_Goal of the exercise_. Keep to one stretch of the data below, the lines from the one with "WaterSense performance specifications" up to and including the one with "The Yuba Handshower minimalist design st", and return that stretch exactly.

[Records from a data collection]
————————

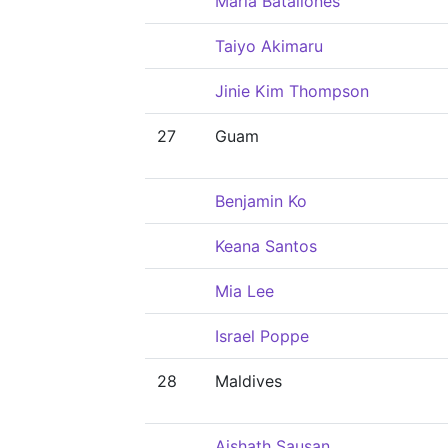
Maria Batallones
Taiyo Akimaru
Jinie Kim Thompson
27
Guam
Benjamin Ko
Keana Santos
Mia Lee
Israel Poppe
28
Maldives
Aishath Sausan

————————

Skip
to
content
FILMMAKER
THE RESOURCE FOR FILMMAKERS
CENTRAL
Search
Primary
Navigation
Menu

————————

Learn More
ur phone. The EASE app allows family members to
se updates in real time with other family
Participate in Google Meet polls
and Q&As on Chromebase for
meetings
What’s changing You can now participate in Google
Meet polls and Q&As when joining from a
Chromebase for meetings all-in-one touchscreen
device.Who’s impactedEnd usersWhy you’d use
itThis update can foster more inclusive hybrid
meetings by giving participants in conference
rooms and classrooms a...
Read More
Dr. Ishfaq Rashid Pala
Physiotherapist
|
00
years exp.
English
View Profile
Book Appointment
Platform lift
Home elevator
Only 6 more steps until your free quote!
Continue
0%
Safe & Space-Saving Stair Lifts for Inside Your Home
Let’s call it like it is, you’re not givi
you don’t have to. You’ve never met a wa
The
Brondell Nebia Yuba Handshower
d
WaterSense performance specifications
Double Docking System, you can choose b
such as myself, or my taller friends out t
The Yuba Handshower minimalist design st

————————

_Exercise response_.
WaterSense performance specifications
Double Docking System, you can choose b
such as myself, or my taller friends out t
The Yuba Handshower minimalist design st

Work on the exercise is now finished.